According to uops.info, the reciprocal throughput of vinserti128
is 0.5 if the xmm argument comes from memory, and 1 if the xmm argument is a register. What's the underlying reason behind this? Is it a mistake?
CodePudding user response:
Uops.info is correct. Memory-source is different.
As chtz commented, the register-source version works like a shuffle, but the memory-source version is probably decoding as a broadcast-load blend.
We know that Intel load ports can broadcast to 256-bit for free since Haswell (4, 8, or 16-byte chunks). vbroadcastss/d
/ vpbroadcastd/q
are single-uop, so are vbroadcasti128
/ vbroadcastf128
. Even vmovddup ymm, [mem]
is a single load-port uop on Intel (port 2 or 3), no ALU required for duplicating the low half of each 16-byte lane. (Filter on vbroadcast ymm
in https://uops.info/)
For the blend part, Haswell and later could reuse the vpblendd
execution unit by constructing a control operand for it from the vinserti128
immediate. That's a single uop for any vector ALU port (p015).

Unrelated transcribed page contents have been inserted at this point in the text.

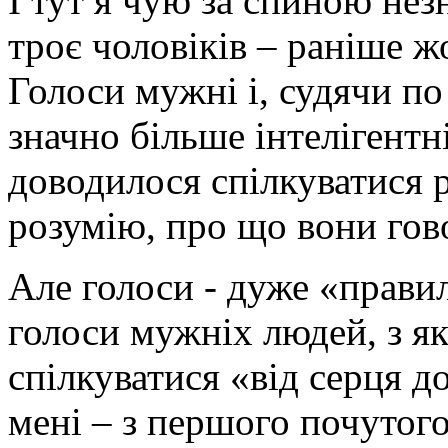
І тут я чую за спиною не
троє чоловіків – раніше ж
Голоси мужні і, судячи по
значно більше інтелігентні
доводилося спілкуватися р
розумію, про що вони гов
Але голоси - дуже «правил
голоси мужніх людей, з я
спілкуватися «від серця д
мені – з першого почутог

To avoid bypass latency, vinsertf128
could similarly use a vblendps
or pd
execution unit.
Sandy/Ivy Bridge could only broadcast for free to 128-bit XMM; it needed a port5 shuffle for vbroadcastss/sd/f128 ymm, mem
(and didn't have register-source broadcasts; those were new in AVX2). But it ran vinserti/f128 mem
as 1*p05 1*p23
vs p5
for register-source vinsert
or vperm2f128
.
SnB/IvB CPUs ran vblendps
/pd
on p05
, so presumably vinsertf128
from memory is using the FP blend units on those ports. (It wasn't until Haswell that port 1 could also run vblendps
.)
So presumably it had some special support for forwarding a 128-bit load result to either the low or high lane of an execution unit that could do the merging. (Perhaps with the blend units designed to accept that?)

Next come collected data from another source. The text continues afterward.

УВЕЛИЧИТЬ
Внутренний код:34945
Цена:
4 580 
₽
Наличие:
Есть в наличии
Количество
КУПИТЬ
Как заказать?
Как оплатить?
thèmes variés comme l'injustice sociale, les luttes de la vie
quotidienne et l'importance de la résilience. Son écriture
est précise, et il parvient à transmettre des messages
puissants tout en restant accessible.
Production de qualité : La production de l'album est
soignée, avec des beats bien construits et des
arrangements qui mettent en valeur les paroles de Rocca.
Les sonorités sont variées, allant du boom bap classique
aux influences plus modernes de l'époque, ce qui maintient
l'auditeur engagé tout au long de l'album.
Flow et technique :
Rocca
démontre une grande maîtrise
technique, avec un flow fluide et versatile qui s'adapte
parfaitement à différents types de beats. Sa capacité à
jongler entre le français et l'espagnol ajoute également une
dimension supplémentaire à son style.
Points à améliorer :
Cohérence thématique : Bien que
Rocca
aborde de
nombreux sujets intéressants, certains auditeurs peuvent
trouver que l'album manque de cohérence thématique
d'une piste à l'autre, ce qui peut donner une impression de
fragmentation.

If it could forward to both lanes, I'd have assumed it could do that in general, and wouldn't have needed a port 5 uop for vbroadcastf128 ymm, mem
on top of the load uop. Unless it's relevant that the intermediate broadcast result never needs to be architecturally visible (written to a hard YMM register), potentially persisting indefinitely if the register isn't written for a long time. But combined with the blend control input generated from the immediate, the input can be a bit funky and only the output needs to be fully normal and potentially part of a persistent state.